- [Task description]:
Below are records; output exactly the lines from the one with "长风少儿看图识字是一款趣味性十足的儿童学前教育" through their final line.

Top of Provided information

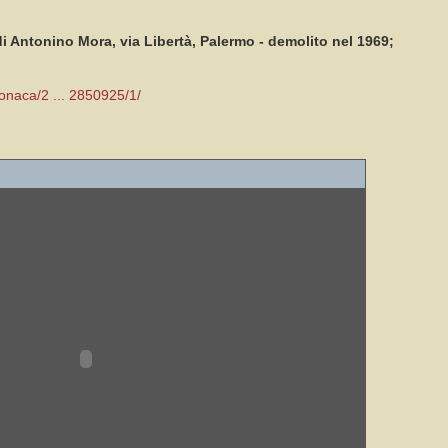
 di Antonino Mora, via Libertà, Palermo - demolito nel 1969;
ronaca/2 ... 2850925/1/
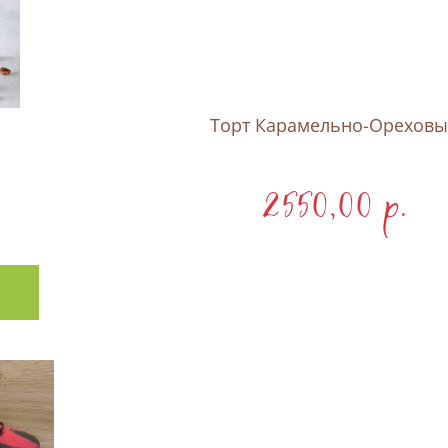
Торт Карамельно-Орехов
2550,00 p.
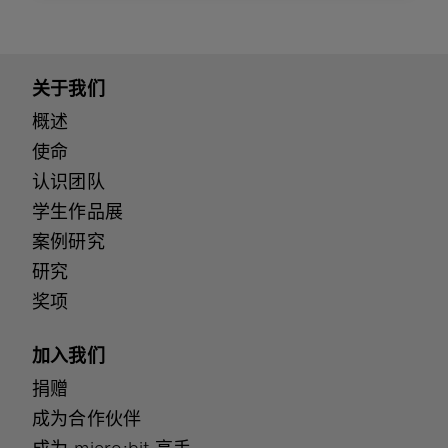
关于我们
概述
使命
认识团队
学生作品展
案例研究
研究
奖项
加入我们
捐赠
成为合作伙伴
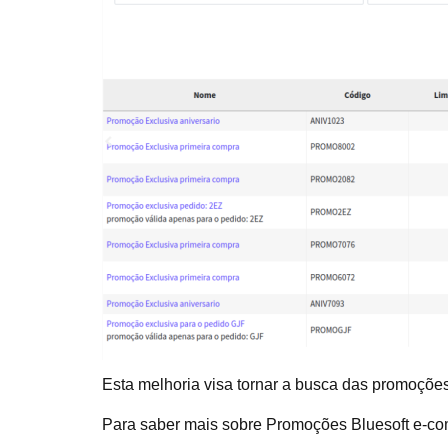
Esta melhoria visa tornar a busca das promoções
Para saber mais sobre Promoções Bluesoft e-c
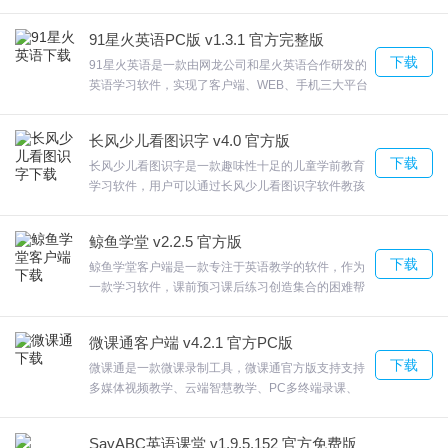
讲解的时候也可以在软件进行录制通过青鹿微课助手
录制你分析作业的全部过程，欢迎来合众软件园下载
更改
91星火英语PC版 v1.3.1 官方完整版
体验。
下载
91星火英语是一款由网龙公司和星火英语合作研发的
3) 教师如调整至地区之外请助理在微信童学APP全国启动群：按此
英语学习软件，实现了客户端、WEB、手机三大平台
格式提供[教师姓名] [教师账号] [调整至哪一个分校] 信息
学习数据同步；丰富的学习方式，让学习更有趣91星
火英语列表学习，单词测试可随主窗口拉伸，扩大可
长风少儿看图识字 v4.0 官方版
4) 学员如调整至地区之外请助理在微信童学APP全国启动群：按此
视区域为用户学习英语提供了很大帮助。欢迎来合众
下载
软件园下载体验。
长风少儿看图识字是一款趣味性十足的儿童学前教育
格式提供[学员姓名] [学员账号] [调整至哪一个分校的具体班级] [授课
学习软件，用户可以通过长风少儿看图识字软件教孩
教师] 信息
子识字，软件内含丰富漂亮的图片，让孩子在趣味中
学习，提高孩子认知能力。以更多的满足了孩子的求
6.为什么教师反馈学员作业分数不对或教师发布的作业不对，我该怎
鲸鱼学堂 v2.2.5 官方版
新求异欲，---图片特效切换长风少儿看图识字用户可
下载
以通过长风少儿看图识字软件教孩子识字，欢迎来合
样帮助教师查询？
鲸鱼学堂客户端是一款专注于英语教学的软件，作为
众软件园下载体验。
一款学习软件，课前预习课后练习创造集合的困难帮
助巩固知识。鲸鱼学堂客户端玩转课堂寓教于乐的教
1) 进入作业列表，通过“所属分校”——“班级代号”或“教师姓名”即可
学工具，帮助加深记忆训练。欢迎来合众软件园下载
查询教师发布的作业情况
微课通客户端 v4.2.1 官方PC版
体验。
下载
微课通是一款微课录制工具，微课通官方版支持支持
2) 在列表信息前点击详情即可查看该班学员作业分数情况
多媒体视频教学、云端智慧教学、PC多终端录课、
课堂互动等功能，它提供了一系列功能，微课通软件
7.为什么教师反馈学员出勤不对，我该怎样帮助教师查询？
需搭配智能录课适配器使用，欢迎来合众软件园下载
SayABC英语课堂 v1.9.5.152 官方免费版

Bottom of Provided information

- [Answer box]:
长风少儿看图识字是一款趣味性十足的儿童学前教育
格式提供[学员姓名] [学员账号] [调整至哪一个分校的具体班级] [授课
学习软件，用户可以通过长风少儿看图识字软件教孩
教师] 信息
子识字，软件内含丰富漂亮的图片，让孩子在趣味中
学习，提高孩子认知能力。以更多的满足了孩子的求
6.为什么教师反馈学员作业分数不对或教师发布的作业不对，我该怎
鲸鱼学堂 v2.2.5 官方版
新求异欲，---图片特效切换长风少儿看图识字用户可
下载
以通过长风少儿看图识字软件教孩子识字，欢迎来合
样帮助教师查询？
鲸鱼学堂客户端是一款专注于英语教学的软件，作为
众软件园下载体验。
一款学习软件，课前预习课后练习创造集合的困难帮
助巩固知识。鲸鱼学堂客户端玩转课堂寓教于乐的教
1) 进入作业列表，通过“所属分校”——“班级代号”或“教师姓名”即可
学工具，帮助加深记忆训练。欢迎来合众软件园下载
查询教师发布的作业情况
微课通客户端 v4.2.1 官方PC版
体验。
下载
微课通是一款微课录制工具，微课通官方版支持支持
2) 在列表信息前点击详情即可查看该班学员作业分数情况
多媒体视频教学、云端智慧教学、PC多终端录课、
课堂互动等功能，它提供了一系列功能，微课通软件
7.为什么教师反馈学员出勤不对，我该怎样帮助教师查询？
需搭配智能录课适配器使用，欢迎来合众软件园下载
SayABC英语课堂 v1.9.5.152 官方免费版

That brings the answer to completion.